- Dataset entries:

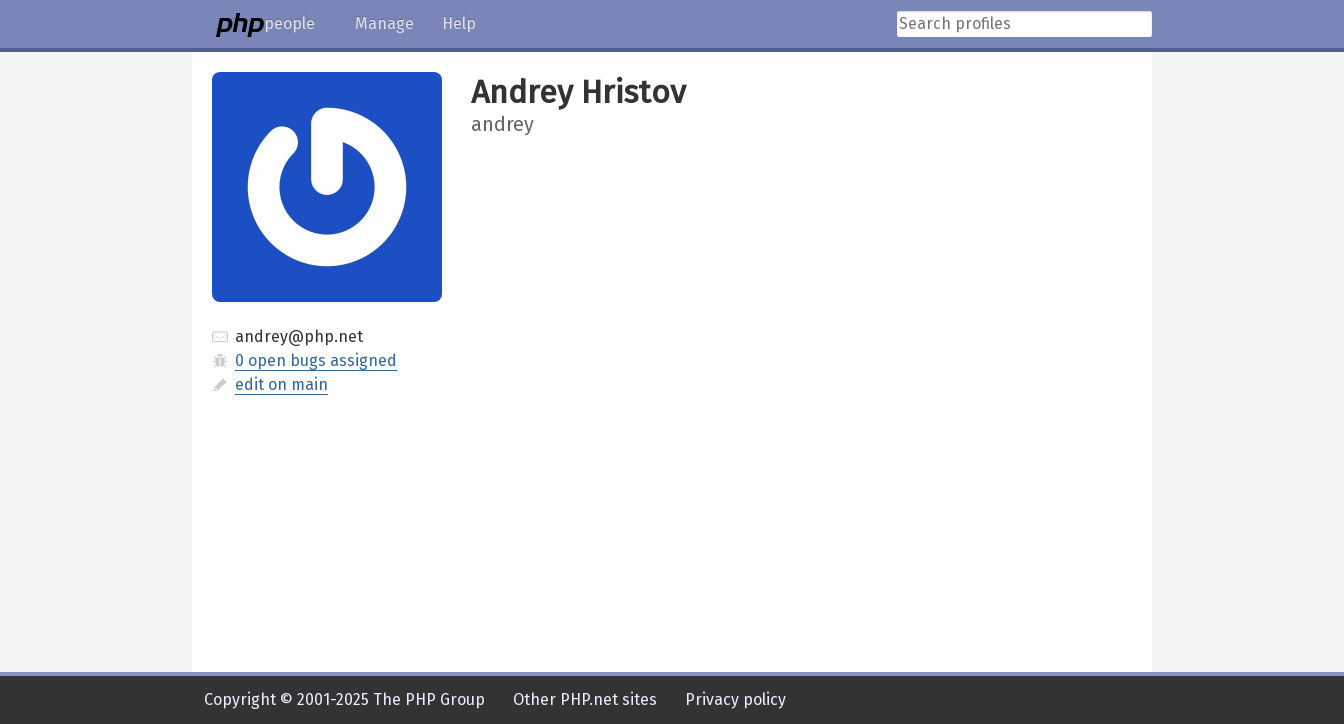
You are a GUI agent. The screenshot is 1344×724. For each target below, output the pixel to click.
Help (459, 23)
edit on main (281, 384)
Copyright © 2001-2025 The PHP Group (344, 699)
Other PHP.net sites (585, 699)
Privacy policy (735, 699)
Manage (384, 23)
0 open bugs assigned (316, 360)
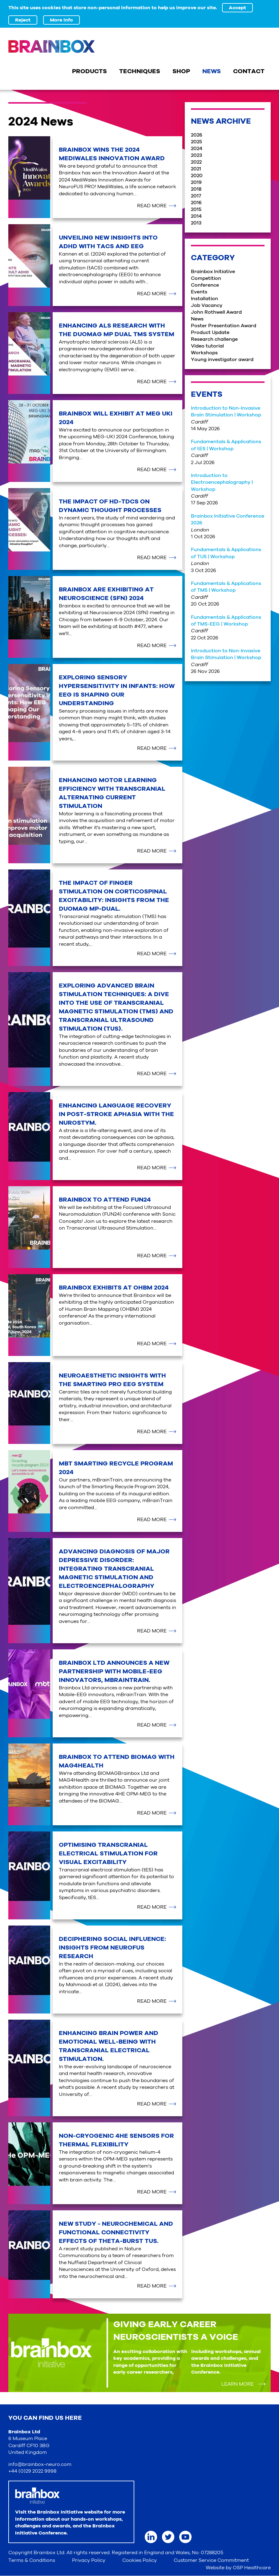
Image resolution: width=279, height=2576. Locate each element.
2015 (196, 209)
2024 (196, 148)
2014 (196, 216)
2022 (196, 162)
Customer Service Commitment (211, 2560)
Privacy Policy (88, 2560)
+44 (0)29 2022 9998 (32, 2471)
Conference (205, 285)
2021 (196, 168)
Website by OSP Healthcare (238, 2567)
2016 (196, 202)
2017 (196, 196)
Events (199, 291)
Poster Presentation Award (223, 325)
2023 (196, 155)
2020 (197, 175)
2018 (196, 189)
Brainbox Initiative (213, 271)
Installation (204, 298)
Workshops (204, 352)
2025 (196, 141)
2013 (196, 223)
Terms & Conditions (31, 2560)
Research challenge (214, 339)
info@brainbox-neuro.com (39, 2464)
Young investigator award (222, 359)
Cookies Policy (139, 2560)
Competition (206, 278)
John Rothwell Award (216, 312)
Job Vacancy (206, 305)
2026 (196, 135)
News (197, 319)
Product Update (210, 332)
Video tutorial (207, 346)
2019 (196, 182)
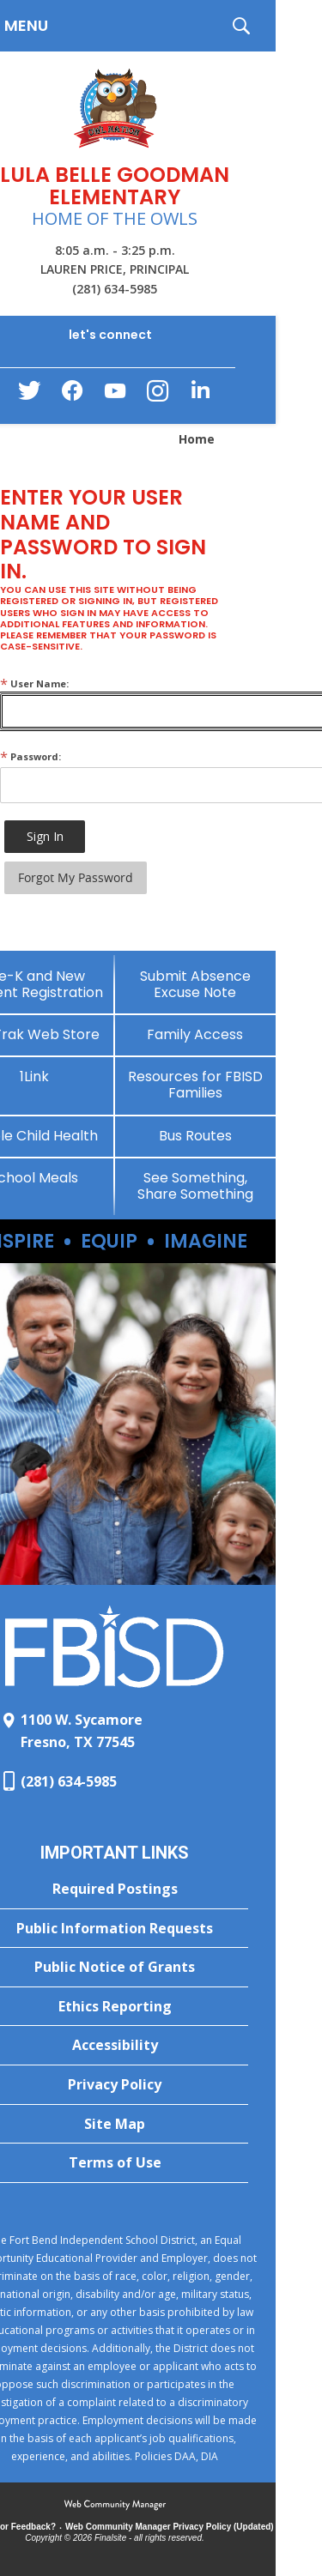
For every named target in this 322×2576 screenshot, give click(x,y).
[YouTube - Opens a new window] (115, 394)
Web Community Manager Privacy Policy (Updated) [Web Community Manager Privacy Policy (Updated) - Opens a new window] (169, 2526)
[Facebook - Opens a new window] (72, 396)
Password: (30, 756)
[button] (241, 25)
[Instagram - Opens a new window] (158, 396)
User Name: (34, 683)
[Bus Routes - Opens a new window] (196, 1136)
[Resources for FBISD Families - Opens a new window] (196, 1084)
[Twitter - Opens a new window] (29, 395)
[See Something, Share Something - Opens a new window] (196, 1186)
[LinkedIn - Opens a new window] (200, 394)
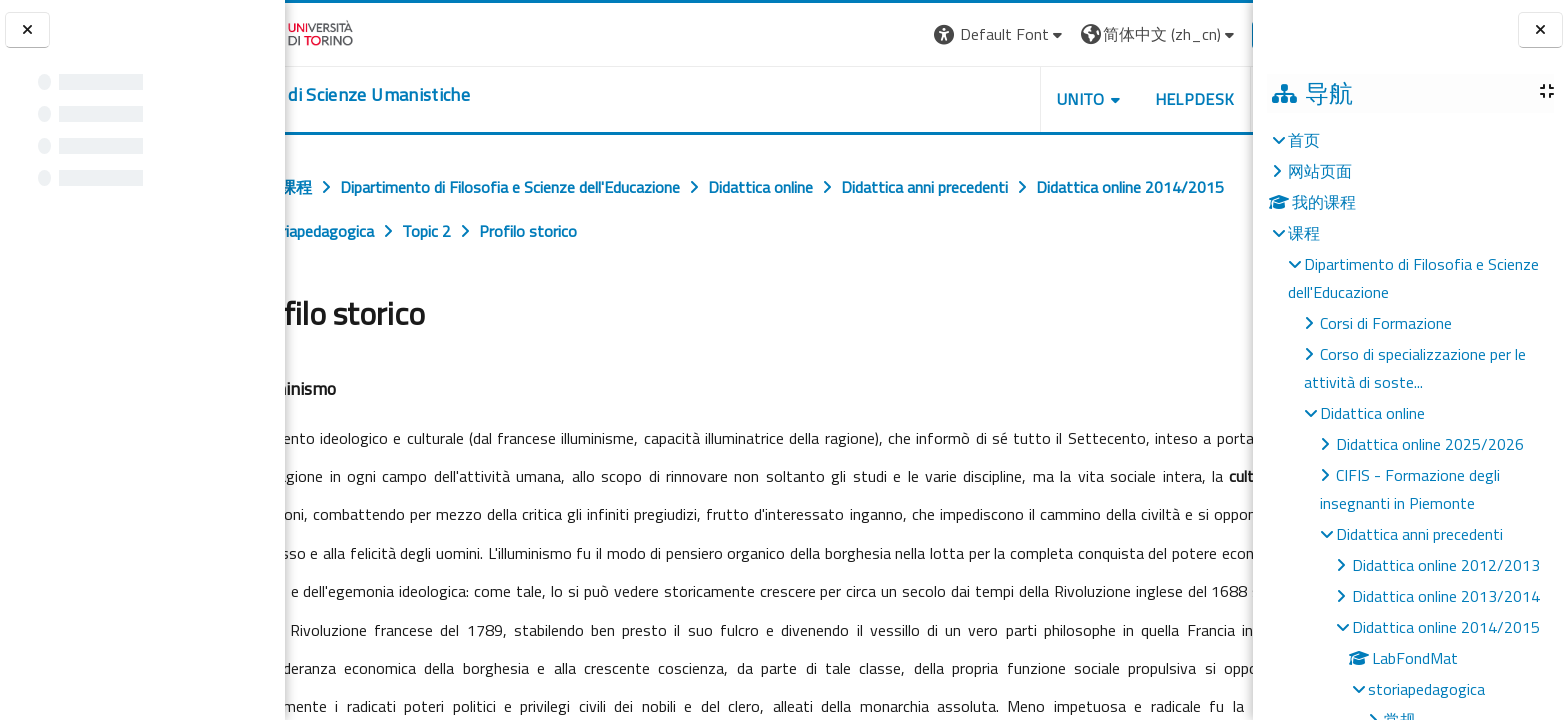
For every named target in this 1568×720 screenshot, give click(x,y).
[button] (937, 34)
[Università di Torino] (347, 32)
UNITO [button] (1019, 99)
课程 (1304, 233)
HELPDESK (1132, 99)
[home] (407, 95)
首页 (1304, 140)
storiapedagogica (1426, 689)
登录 (1221, 34)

- What is being asked:
Skipping every picture, transcribe exactly the lines above from the one containing "9998 (32, 2471)" through the one containing "[LinkedIn - Opens a new window] (200, 394)", both included.

- Answer for this exercise:
+44 (0)29 2022 9998 (32, 2471)
Conference (205, 285)
2021 (196, 168)
Website by OSP Healthcare (238, 2567)
2016 (196, 202)
2017 (196, 196)
Events (199, 291)
Poster Presentation Award (223, 325)
2023 (196, 155)
2020 (197, 175)
2018 (196, 189)
Brainbox Initiative (213, 271)
Installation (204, 298)
Workshops (204, 352)
2025 (196, 141)
2013 (196, 223)
Terms & Conditions (31, 2560)
Research challenge (214, 339)
info@brainbox-neuro.com (39, 2464)
Young investigator award (222, 359)
Cookies Policy (139, 2560)
Competition (206, 278)
John Rothwell Award (216, 312)
Job Vacancy (206, 305)
2026 (196, 135)
News (197, 319)
Product Update (210, 332)
Video tutorial (207, 346)
2019 (196, 182)
For every named target in this 322×2576 screenshot, give click(x,y).
[YouTube - Opens a new window] (115, 394)
Web Community Manager Privacy Policy (Updated) [Web Community Manager Privacy Policy (Updated) - Opens a new window] (169, 2526)
[Facebook - Opens a new window] (72, 396)
Password: (30, 756)
[button] (241, 25)
[Instagram - Opens a new window] (158, 396)
User Name: (34, 683)
[Bus Routes - Opens a new window] (196, 1136)
[Resources for FBISD Families - Opens a new window] (196, 1084)
[Twitter - Opens a new window] (29, 395)
[See Something, Share Something - Opens a new window] (196, 1186)
[LinkedIn - Opens a new window] (200, 394)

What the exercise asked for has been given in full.